We can functionally define $C_i = \rho(\Delta t_i, Z_i, C_{i-1})$. Where $\rho$ is a recurrent neural network that takes $(\Delta t_i, Z_i)$ as input at each timepoint and carries the history term $C_i$. We include $\Delta t_i$ in the input to the neural network as both the firing neuron's identity (encoded in $Z_i$) and it's firing rate (~ encoded by $\Delta t_i$) are determined by the latent context of the network. Again, the loss term we describe below is not dependent on the exact form of this transformation, allowing us to use variations of recurrent neural networks such as LSTM in our implementation.

Rate Prediction

Similar to Contrastive Predictive Coding (CPC), our definition of a "good" context embedding is based on its ability to predictively identify future state of the system. Explictly we need to define a function $r(\theta(Z_i,C_{i-1}))\sim P(Z_i|C_{i-1})$ which is proportional to the likelihood of an embedded observation $Z_i$ in a given context $C$.

Again, the final loss term is independent of the functional form of the parameterization $\theta(Z_i,C_{i-1})$. Matching the approach of the original CPC paper, our default implementation is a bilinear model for each needed parameter $\theta_i = Z_i B C_{i-1}$ where $B$ is a learnable parameter matrix, though other implementations are provided.

Loss

To summarize the previous architechture, we have embedded our sequence of waveform observations $X = {(\Delta t_i,W_i)}|{i=1}^{n{obs}}$ independently into a sequence of events $Z$ in a lower-dimensional space.
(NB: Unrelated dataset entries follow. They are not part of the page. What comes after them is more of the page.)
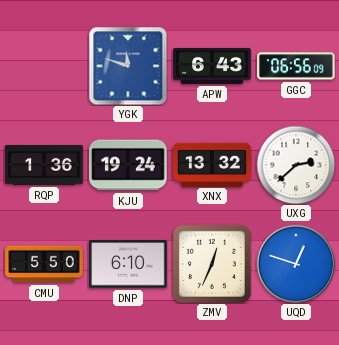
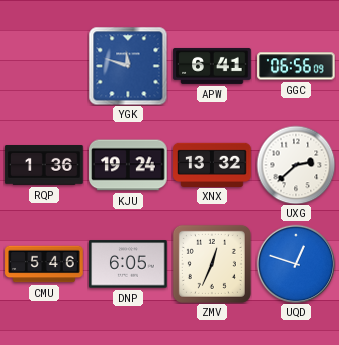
APW: 6:43 -> 6:41
CMU: 5:50 -> 5:46
DNP: 6:10 -> 6:05
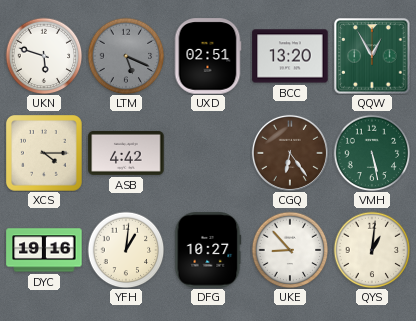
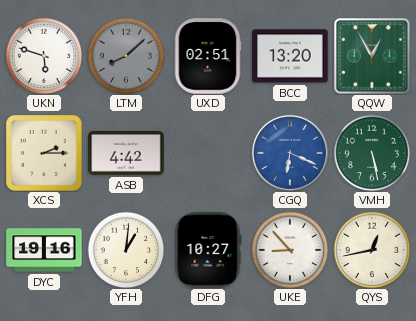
LTM: 5:19 -> 8:08
XCS: 4:15 -> 2:15
CGQ: 6:24 -> 6:19
CGQ dial: brown -> blue
QYS: 1:01 -> 12:43
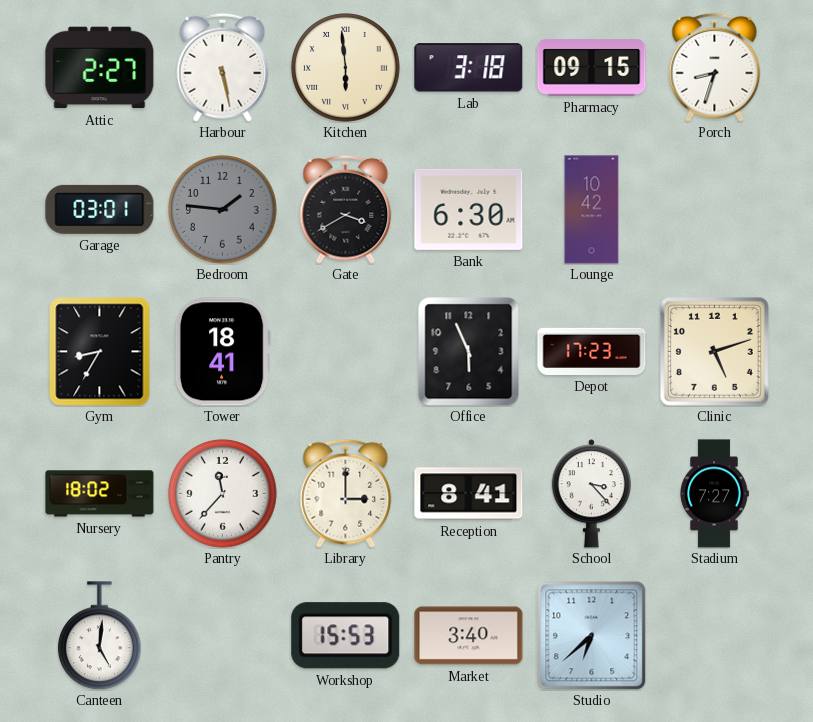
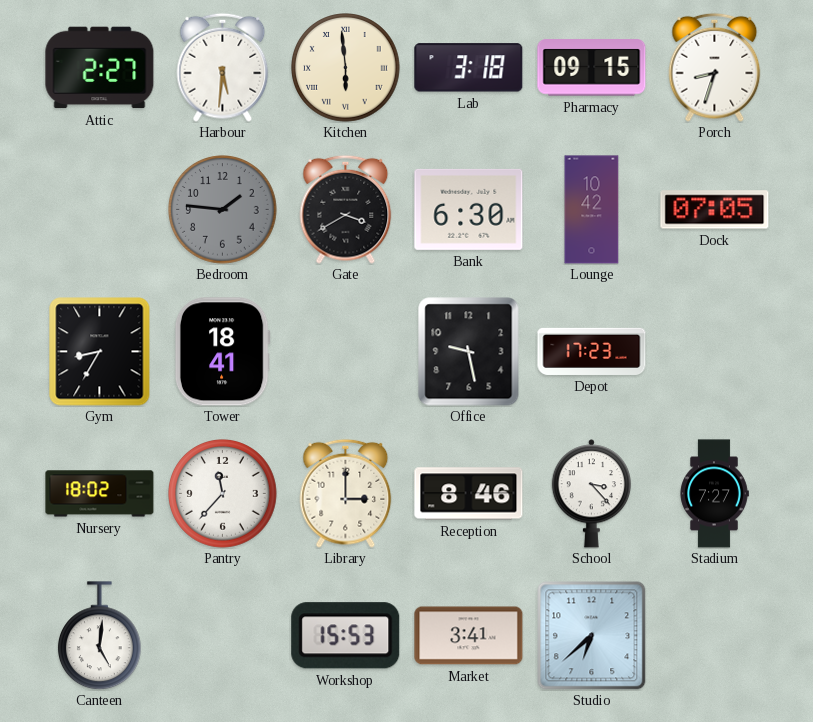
Harbour: 5:28 -> 5:31
Garage: 03:01 -> none
Dock: none -> 07:05
Office: 5:56 -> 9:28
Clinic: 5:12 -> none
Reception: 8:41 -> 8:46
Market: 3:40 -> 3:41
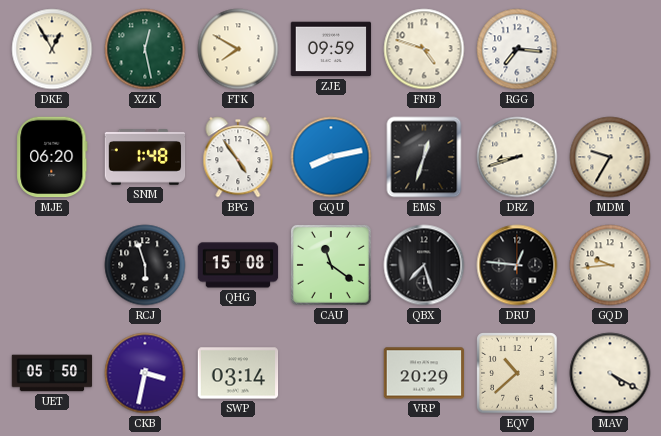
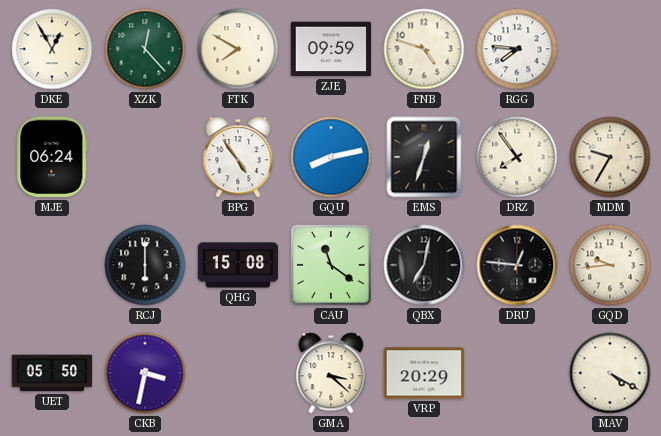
XZK: 12:28 -> 12:23
RGG: 7:16 -> 7:46
MJE: 06:20 -> 06:24
SNM: 1:48 -> none
DRZ: 8:42 -> 7:54
RCJ: 5:57 -> 6:00
QBX: 7:27 -> 7:02
SWP: 03:14 -> none
GMA: none -> 3:22
EQV: 10:38 -> none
This sequence is then iterated over by a RNN to generate a series of context states $C$.

Defining the probability model

We can now define the likelihood of our observations. Qualitatively, we can define the probability of each observation as a spike with the given waveform $W_i$ with a wait time of $\Delta t_i$, with no other spike events during that wait time. This can be written as $P(X_i) = P(W_i,\omega=\Delta t_i) * \Pi _{j\neq i}P(W_j, \omega > \Delta t_i)$ where $\omega$ is the wait time for an event.

Notes on training hyperparameters

  • n_neg_samples:

    • Low values: less specific prediction required. Need to know when rates are high, but less sensitive to false positives.
    • High values: requires more precision when predicting when a unit fires. Loss term is much more punished for predicting high rates at innappropriate times
  • batch size:

    • Changes what you're loss is contrasting against:
    • High values: Requires that spikes from a trial are different from different states and differnet trials. Less pressure for contrast within-trial
    • Low Values: More of the contrastive loss comes from within-trial spikes. Model has to learn more about difference over time in a trial
  • Recommended training Protocol

    • annealing of n_neg_samples:
      • Start with low value (e.g. 8) to allow model to learn general rates and embeddings. Allow to train until improvement <1%
      • Double n_neg_samples and train until stable
      • Repeat up to max value (128)
    • Preliminary: batch_size
      • Run protocol above once with batch_size=64 to learn general structure
      • Repeat protocol with batch_size=8 for refiniment of within trial changes
      • TODO: verify whether the initial stage is necessary.